Elsewhere, the powerful prose and driving intellectual energy of Calvin's
Institutes
inspired a variety of Churches who felt that Luther's Reformation had not gone far enough. Other major theologians lined up with Calvin against dogmatic Lutheranism, often regretting the division, but seeing little other option: such figures as the exiled Polish bishop Jan Laski (Johannes a Lasco to Latin-speakers trying to get their tongue round Polish consonants), the one-time star preacher of Italy Peter Martyr Vermigli (see pp. 658-62), or the charismatic wandering Scot John Knox. More cautiously, the older established Swiss Protestant Churches made common cause with Calvin. In the Palatinate, an important principality of the empire whose Elector-Prince Friedrich III came to sympathize with the Reformed cause, an international team of Reformed scholars drew up a catechism (a statement of doctrine for teaching purposes) like the
Consensus Tigurinus
, designed to unite as many Protestants as possible. Known as the Heidelberg Catechism, since Heidelberg was the Elector Palatine's capital and home to the university where it was created, it had wide influence from its publication in 1563.
55
Three years later, in 1566, Bullinger drew up a statement, the 'Second Helvetic Confession', with the same agenda of unity, which also won widespread acceptance. Reformed Christianity saved the Reformation from its mid-century phase of hesitation and disappointment. Lutheranism tended to remain frozen in German-speaking and Scandinavian cultures; Reformed Christianity spread through a remarkable variety of language groups and communities, partly because so many of its leading figures had the same experience as Calvin, finding themselves forced to leave their native lands and to proclaim their message in new and alien settings.

REFORMED PROTESTANTS, CONFESSIONALIZATION AND TOLERATION (1560-1660)

During the 1560s Reformed Christianity brought militancy and a rebellious spirit to the magisterial Reformation.

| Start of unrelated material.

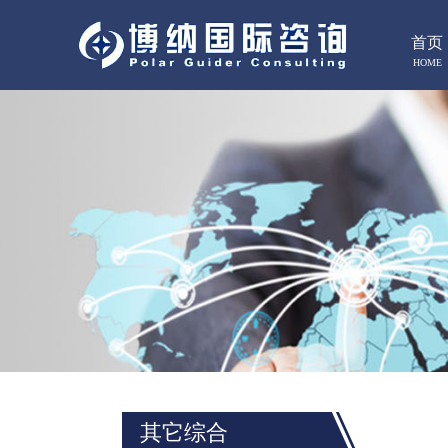
首页
HOME
其它综合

Like Luther, Calvin was a theologian of Romans 13.1 - of obedience. Yet as he built his Church in Geneva, he was much more careful than Luther or Zwingli to keep Church structures separate from the existing city authorities. He had a clear vision of God's people making decisions for themselves: his Church had a mind of its own over and against temporal power, just as much as the old Church of the Pope. In Geneva this was not a problem, after Calvin had clawed his way to political dominance, because Church and temporal power were in general agreement, but elsewhere people might take up Calvin's blueprint for Church structures and ignore what the magistrate wanted or ordered. To Calvin's alarm, he found that in the Netherlands, Scotland and France, he had sponsored movements of revolution, people inspired by the thought that they were the elect army of God whose duty was to take on Antichrist.